Learning how to build wealth from property from a seasoned property investor
Jun 11, 2026Investing is the only way to build wealth - whether it's property, shares, building and scaling a business.
Recently, I spoke with property specialist, Janice Minihan about the difference facets of property, and the ever-changing landscape (thanks to budget announcements and market changes).
Janice is a property investor, buyer's agent and property manager across two countries, and the experience that changed things for her shows you the power of investing. She watched her dad flip a house: he added to the property and bought and sold in three months. That transaction (at the time) made more money than Janice's entire teaching salary for the year.
She said it felt like a light bulb moment. She started to educate herself about property - how things worked, and she has never looked back.

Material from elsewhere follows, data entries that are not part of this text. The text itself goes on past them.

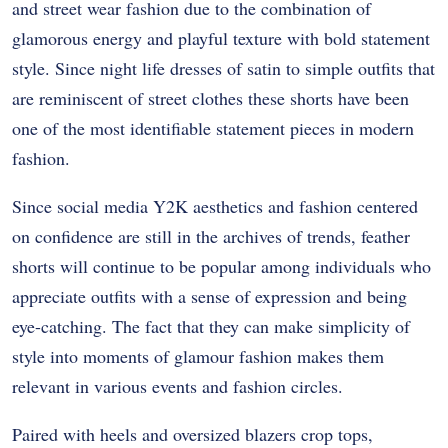
and street wear fashion due to the combination of
glamorous energy and playful texture with bold statement
style. Since night life dresses of satin to simple outfits that
are reminiscent of street clothes these shorts have been
one of the most identifiable statement pieces in modern
fashion.
Since social media Y2K aesthetics and fashion centered
on confidence are still in the archives of trends, feather
shorts will continue to be popular among individuals who
appreciate outfits with a sense of expression and being
eye-catching. The fact that they can make simplicity of
style into moments of glamour fashion makes them
relevant in various events and fashion circles.
Paired with heels and oversized blazers crop tops,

The part of this story that I want to talk about isn't really about property (though we do cover a lot of practical stuff in the episode, and it's worth a listen), it's about that gap between knowing something is possible and actually doing something about it. Because that gap is where a lot of people are sitting. And I see it constantly.
The cost of "not yet"
I talk a lot about the cost of inaction. Not in a scary, pressuring way, but as a genuine financial reality.
When you delay getting your finances sorted, you don't just stay where you are. You actually fall behind. Every year you're not investing is a year of compounding returns you don't get. Every year you're running your money without a structure is a year of potential tax inefficiency, missed savings, and scattered cashflow.
Janice puts it well in the episode. She talks about getting the structure wrong in the UK because she didn't listen to advice about getting an accountant and bookkeeper in place early. She thought, "I don't have any properties yet, there's no point." Then she ended up in, in her words, "a world of pain" once she started scaling. Getting it right at the start looks like an unnecessary cost. Getting it wrong looks like years of expensive consequences.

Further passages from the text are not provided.